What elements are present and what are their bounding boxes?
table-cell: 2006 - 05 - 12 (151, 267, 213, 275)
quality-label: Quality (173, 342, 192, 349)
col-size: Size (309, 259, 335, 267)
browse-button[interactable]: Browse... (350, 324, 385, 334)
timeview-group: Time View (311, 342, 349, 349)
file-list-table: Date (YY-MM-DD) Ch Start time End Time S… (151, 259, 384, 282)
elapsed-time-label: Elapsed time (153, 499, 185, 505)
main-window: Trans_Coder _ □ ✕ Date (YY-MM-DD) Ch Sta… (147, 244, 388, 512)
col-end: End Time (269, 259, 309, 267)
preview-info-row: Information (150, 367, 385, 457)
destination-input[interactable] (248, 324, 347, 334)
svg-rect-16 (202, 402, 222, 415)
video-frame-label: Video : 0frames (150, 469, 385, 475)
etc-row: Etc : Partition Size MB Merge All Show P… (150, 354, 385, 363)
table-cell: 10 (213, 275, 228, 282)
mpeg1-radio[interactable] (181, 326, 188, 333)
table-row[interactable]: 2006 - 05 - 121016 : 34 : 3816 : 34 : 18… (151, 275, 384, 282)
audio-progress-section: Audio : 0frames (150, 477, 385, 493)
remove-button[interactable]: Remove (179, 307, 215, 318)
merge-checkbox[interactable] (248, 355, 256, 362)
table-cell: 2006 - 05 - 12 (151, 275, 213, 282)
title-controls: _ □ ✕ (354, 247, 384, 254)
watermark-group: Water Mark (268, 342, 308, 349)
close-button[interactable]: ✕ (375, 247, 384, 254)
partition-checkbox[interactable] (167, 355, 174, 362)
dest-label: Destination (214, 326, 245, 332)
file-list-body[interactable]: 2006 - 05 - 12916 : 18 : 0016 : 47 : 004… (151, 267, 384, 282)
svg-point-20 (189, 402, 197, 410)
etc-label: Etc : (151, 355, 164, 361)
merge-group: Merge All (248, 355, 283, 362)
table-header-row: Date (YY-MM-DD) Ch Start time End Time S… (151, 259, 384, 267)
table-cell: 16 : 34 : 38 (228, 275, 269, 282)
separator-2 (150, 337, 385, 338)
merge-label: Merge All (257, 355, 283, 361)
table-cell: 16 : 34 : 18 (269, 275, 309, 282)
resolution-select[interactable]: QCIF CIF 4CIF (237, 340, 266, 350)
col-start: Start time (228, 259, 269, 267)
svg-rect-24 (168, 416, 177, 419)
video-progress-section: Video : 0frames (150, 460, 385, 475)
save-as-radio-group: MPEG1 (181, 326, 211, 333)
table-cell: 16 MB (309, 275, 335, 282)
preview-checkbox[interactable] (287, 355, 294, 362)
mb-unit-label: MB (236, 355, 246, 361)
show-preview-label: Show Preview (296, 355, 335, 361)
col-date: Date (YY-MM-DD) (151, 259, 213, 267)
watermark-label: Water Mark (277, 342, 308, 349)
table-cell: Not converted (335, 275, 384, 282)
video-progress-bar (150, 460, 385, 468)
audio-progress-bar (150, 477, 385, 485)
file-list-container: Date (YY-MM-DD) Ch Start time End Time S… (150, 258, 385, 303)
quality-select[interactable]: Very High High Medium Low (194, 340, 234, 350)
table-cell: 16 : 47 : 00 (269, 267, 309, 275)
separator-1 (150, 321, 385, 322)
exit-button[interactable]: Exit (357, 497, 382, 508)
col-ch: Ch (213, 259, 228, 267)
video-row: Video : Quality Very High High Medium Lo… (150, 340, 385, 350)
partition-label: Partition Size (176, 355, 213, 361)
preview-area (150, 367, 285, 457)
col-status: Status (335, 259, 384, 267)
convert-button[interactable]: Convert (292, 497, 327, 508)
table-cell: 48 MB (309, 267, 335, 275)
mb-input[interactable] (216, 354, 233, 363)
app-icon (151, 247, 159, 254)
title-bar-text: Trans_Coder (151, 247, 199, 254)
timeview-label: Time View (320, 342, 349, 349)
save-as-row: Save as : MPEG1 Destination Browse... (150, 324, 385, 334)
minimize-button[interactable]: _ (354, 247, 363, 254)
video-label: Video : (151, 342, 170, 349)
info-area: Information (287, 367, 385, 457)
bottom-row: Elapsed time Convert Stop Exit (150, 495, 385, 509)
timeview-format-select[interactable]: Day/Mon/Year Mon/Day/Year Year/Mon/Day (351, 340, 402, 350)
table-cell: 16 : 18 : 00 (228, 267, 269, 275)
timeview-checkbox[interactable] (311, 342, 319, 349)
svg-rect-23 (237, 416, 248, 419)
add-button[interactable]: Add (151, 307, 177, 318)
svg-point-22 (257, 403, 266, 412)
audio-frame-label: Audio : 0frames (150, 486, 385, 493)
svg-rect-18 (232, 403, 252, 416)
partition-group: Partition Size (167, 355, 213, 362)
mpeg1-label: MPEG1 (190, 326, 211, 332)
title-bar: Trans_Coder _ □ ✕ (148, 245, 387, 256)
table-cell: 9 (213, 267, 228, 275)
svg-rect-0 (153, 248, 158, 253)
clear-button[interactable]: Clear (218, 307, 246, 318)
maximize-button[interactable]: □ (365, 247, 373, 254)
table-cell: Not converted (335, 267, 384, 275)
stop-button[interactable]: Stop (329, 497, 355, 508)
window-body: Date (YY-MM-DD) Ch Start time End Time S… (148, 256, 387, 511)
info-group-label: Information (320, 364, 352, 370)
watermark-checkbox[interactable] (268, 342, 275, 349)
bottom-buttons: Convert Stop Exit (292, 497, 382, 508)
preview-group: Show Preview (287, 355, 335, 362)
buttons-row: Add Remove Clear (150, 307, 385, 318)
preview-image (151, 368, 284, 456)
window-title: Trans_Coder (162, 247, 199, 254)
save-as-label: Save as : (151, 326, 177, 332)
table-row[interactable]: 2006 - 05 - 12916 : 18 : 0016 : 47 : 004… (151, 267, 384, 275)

··········

**Task details**
Extract all lines from the data in which "body" is found.

**Response to this task**
file-list-body[interactable]: 2006 - 05 - 12916 : 18 : 0016 : 47 : 004… (151, 267, 384, 282)
window-body: Date (YY-MM-DD) Ch Start time End Time S… (148, 256, 387, 511)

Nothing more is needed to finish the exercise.